I will do a reconnaissance of the site before we go out to it. This is another one of those things where I did not transfer general experience from my past into a new thing I am doing in the present. I KNOW that, given an opportunity, you do not go into an unknown situation without first seeing the objective. Had I done that, I would have had a much better idea of what I had to bring.
I will obtain and take a vacuum cleaner with adjustable suction with me and, if available, with battery power. This would have been essential to gather up even half of the bees present.
I will take more hive boxes than I believe I need. I thought I did that this time, but I was way over matched on equipment to transport the bees.
I will start earlier in the day. First because I have learned that bees are more docile early in the morning or late in the evening, and second for the sake of coolness.
Since this is short I will end with a little photo essay of our last couple visits to the girls. We came away with about thirty pounds of honey from one hive but the other two, who got a later start, have not capped everything else so I will check them again next week.

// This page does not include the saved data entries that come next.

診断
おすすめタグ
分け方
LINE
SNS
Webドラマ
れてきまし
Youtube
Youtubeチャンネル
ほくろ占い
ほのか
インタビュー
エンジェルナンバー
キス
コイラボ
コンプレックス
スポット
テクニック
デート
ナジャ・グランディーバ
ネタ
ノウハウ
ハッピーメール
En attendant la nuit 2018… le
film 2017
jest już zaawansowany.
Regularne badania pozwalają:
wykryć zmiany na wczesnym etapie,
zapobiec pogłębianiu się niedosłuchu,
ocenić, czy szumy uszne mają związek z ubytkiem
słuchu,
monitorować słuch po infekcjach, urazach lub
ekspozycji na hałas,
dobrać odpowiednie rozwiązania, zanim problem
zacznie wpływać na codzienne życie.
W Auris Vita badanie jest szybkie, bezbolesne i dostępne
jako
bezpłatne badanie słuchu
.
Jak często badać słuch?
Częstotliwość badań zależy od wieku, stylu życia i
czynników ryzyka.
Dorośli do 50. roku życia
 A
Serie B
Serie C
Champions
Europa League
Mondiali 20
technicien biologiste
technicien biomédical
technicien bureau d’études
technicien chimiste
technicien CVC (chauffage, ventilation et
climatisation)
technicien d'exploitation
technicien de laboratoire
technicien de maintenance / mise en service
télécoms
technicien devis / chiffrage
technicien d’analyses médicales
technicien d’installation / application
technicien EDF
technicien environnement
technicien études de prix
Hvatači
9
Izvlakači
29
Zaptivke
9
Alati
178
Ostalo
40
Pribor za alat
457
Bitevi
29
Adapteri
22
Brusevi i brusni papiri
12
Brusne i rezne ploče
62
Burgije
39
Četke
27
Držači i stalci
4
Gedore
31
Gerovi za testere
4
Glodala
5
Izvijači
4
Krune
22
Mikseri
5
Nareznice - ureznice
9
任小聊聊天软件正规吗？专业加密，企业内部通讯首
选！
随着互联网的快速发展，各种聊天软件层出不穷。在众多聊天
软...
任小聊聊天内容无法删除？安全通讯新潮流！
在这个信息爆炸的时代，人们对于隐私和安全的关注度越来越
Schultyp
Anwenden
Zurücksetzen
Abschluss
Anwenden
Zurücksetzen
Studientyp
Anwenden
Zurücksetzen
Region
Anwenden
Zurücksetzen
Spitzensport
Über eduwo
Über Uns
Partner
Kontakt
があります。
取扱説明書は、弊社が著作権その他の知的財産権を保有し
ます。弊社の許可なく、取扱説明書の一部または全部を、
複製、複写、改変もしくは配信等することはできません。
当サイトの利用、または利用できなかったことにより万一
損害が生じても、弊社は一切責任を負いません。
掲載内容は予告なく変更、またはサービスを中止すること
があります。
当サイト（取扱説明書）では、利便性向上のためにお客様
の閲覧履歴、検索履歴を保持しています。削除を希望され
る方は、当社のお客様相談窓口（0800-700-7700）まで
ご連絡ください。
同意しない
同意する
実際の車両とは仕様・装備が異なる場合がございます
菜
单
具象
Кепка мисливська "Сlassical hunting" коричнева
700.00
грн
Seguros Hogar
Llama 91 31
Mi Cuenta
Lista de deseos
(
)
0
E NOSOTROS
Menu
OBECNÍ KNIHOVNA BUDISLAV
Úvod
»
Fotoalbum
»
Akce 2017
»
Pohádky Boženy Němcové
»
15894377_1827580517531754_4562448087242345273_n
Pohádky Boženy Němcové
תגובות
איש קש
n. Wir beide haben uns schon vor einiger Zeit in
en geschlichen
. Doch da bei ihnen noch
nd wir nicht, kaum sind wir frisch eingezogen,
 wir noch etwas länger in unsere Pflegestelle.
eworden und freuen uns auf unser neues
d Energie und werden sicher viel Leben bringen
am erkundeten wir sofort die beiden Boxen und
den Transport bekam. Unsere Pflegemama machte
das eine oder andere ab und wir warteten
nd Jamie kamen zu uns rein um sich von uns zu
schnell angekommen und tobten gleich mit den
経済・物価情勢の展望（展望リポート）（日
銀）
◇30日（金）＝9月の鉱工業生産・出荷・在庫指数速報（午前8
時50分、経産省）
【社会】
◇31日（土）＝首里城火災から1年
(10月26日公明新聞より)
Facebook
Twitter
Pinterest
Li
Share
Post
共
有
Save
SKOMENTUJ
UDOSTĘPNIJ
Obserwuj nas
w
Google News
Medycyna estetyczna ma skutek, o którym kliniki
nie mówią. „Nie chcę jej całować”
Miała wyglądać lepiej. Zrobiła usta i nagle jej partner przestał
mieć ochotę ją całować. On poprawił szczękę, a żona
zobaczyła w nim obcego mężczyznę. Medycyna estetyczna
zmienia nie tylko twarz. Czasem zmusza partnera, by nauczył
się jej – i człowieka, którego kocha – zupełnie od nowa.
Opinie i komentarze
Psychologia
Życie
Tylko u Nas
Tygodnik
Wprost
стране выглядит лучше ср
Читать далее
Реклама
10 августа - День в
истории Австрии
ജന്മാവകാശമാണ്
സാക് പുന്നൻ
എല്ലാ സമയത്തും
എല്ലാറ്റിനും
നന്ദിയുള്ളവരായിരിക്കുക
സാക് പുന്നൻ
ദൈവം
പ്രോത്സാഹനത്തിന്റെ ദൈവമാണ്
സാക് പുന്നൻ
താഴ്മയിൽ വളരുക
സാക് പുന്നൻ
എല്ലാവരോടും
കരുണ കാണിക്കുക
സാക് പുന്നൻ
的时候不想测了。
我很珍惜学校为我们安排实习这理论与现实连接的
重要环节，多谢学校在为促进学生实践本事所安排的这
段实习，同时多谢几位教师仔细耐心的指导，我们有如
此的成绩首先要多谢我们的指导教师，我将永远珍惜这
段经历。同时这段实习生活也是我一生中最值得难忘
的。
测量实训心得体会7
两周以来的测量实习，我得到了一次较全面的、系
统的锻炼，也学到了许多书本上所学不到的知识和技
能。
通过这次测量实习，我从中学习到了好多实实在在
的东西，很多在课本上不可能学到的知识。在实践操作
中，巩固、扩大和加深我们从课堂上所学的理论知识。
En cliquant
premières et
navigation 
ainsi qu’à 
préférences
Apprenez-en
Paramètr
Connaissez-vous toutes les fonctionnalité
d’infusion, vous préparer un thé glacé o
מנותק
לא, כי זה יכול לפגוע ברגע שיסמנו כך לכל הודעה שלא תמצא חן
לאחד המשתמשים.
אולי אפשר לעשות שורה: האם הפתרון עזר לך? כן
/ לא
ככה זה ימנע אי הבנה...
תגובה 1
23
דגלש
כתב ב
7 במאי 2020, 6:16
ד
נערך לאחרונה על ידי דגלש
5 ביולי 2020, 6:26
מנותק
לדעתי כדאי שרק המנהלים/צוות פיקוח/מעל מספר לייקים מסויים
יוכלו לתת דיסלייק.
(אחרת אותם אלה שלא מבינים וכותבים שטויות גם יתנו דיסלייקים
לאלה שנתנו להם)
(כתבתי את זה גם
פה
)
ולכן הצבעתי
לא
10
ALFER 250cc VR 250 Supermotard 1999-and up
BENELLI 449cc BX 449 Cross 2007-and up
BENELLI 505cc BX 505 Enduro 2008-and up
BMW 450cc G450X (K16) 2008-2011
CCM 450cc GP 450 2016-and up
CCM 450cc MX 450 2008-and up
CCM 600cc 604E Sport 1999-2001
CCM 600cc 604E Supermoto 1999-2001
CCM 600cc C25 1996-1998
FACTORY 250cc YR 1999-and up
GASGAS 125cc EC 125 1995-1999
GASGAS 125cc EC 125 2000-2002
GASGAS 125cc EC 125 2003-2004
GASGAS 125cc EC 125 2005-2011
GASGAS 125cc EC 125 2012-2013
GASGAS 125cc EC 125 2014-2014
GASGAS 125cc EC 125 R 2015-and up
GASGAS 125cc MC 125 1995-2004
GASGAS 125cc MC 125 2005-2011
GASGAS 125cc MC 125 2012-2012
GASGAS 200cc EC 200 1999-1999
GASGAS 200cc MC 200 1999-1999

The reasons the other two hives, though strong, are behind is that they started with less, being a new hive and a split, and this awful drought we have suffered.
We are getting to the point where we are going to have to prep for winter so next week will be the dead line.
One thought on “Wild About Wild Bees Part 3”
Great article! You might want to try using a bee escape when harvesting honey and a redneck wax moth trap. Look them up, I have used one for a few years, never a problem since.